** Supplied material follows **

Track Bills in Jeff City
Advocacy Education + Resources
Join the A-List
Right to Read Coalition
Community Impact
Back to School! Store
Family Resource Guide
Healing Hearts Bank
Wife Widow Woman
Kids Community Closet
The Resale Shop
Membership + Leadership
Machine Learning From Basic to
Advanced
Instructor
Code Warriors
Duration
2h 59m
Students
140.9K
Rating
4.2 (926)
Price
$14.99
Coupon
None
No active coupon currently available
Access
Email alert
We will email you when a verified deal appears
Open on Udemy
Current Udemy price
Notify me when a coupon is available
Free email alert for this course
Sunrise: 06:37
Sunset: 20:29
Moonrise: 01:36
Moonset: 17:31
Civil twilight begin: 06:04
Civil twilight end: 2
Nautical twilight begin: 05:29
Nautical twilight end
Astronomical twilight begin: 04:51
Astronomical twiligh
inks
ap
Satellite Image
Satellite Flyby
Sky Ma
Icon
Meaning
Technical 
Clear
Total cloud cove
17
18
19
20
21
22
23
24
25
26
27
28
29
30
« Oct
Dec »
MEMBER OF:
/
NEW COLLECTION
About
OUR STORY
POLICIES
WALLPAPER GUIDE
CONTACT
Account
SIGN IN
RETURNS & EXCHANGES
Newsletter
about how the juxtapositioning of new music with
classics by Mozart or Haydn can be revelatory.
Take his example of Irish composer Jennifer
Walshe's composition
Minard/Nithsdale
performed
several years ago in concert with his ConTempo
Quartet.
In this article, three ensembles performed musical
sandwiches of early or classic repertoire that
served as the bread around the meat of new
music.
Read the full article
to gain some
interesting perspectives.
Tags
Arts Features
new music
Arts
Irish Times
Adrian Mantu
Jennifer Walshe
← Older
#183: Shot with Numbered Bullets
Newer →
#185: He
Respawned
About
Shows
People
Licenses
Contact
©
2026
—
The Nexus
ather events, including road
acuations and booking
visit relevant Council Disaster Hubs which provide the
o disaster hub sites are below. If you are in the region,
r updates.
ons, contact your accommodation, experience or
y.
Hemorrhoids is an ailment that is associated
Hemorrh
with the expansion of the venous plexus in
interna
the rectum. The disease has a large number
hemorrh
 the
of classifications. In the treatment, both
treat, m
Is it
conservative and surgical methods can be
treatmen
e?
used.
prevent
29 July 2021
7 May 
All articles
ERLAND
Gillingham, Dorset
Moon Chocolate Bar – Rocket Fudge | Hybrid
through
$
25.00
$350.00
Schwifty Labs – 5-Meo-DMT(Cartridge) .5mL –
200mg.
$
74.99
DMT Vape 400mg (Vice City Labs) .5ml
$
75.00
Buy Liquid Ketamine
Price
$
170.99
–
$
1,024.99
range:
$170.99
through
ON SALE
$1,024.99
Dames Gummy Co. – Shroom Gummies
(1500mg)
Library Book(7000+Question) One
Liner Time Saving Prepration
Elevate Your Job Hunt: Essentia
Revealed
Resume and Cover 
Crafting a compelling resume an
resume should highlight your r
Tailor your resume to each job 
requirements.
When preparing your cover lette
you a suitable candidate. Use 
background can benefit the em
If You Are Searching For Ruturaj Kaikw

** End of Supplied material **

**Work required:** Would you please return every line in the listing where "Labs" shows up?

**Answer:**
Schwifty Labs – 5-Meo-DMT(Cartridge) .5mL –
DMT Vape 400mg (Vice City Labs) .5ml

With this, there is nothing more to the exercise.